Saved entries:
====================

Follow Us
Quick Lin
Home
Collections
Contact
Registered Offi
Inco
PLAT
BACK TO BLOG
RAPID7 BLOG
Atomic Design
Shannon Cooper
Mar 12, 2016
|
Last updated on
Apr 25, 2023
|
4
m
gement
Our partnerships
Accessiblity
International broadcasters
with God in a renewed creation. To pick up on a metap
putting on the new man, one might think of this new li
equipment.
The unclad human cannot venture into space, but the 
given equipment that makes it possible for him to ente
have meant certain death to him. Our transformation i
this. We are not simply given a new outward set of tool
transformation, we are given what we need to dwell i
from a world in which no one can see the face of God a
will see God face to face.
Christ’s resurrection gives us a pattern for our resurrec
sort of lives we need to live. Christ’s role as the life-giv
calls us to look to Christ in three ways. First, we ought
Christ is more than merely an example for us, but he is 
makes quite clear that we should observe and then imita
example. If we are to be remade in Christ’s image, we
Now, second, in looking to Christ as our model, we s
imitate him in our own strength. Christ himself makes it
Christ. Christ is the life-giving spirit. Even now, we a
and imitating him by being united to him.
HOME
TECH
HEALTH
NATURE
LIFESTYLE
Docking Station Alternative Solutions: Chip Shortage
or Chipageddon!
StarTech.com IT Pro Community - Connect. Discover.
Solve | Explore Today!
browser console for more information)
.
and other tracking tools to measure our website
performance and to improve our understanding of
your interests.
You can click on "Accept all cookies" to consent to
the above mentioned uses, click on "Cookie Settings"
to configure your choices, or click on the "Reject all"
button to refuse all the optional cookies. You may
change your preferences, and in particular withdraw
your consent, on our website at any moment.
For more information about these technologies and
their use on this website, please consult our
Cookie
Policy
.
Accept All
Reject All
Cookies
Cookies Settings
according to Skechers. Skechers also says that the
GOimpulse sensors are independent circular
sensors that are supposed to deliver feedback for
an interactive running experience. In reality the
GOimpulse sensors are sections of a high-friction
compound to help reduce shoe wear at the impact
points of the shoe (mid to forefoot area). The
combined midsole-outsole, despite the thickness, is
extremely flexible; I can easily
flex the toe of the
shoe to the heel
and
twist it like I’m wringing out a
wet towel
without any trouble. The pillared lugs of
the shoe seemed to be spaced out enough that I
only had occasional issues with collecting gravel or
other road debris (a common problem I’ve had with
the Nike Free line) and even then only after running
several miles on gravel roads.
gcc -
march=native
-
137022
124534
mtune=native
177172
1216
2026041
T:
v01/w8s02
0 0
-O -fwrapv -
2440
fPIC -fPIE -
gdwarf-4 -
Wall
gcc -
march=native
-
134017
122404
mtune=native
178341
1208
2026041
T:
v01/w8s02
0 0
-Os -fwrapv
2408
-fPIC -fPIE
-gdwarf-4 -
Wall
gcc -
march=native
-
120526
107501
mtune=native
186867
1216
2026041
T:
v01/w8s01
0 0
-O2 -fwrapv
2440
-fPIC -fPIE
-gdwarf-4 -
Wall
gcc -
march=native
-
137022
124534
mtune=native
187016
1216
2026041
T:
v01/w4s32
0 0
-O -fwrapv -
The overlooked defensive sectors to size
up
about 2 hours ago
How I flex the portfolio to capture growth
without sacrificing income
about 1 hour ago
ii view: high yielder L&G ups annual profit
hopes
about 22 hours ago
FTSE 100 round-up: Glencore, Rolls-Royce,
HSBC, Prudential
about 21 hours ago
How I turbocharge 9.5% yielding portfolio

====================

* ASSIGNMENT *
Each line above from the one with "to configure your" up to and including the one with "compound to help" must be set down exactly, and no line outside that span may appear.

* SOLUTION TO THE EXERCISE *
to configure your choices, or click on the "Reject all"
button to refuse all the optional cookies. You may
change your preferences, and in particular withdraw
your consent, on our website at any moment.
For more information about these technologies and
their use on this website, please consult our
Cookie
Policy
.
Accept All
Reject All
Cookies
Cookies Settings
according to Skechers. Skechers also says that the
GOimpulse sensors are independent circular
sensors that are supposed to deliver feedback for
an interactive running experience. In reality the
GOimpulse sensors are sections of a high-friction
compound to help reduce shoe wear at the impact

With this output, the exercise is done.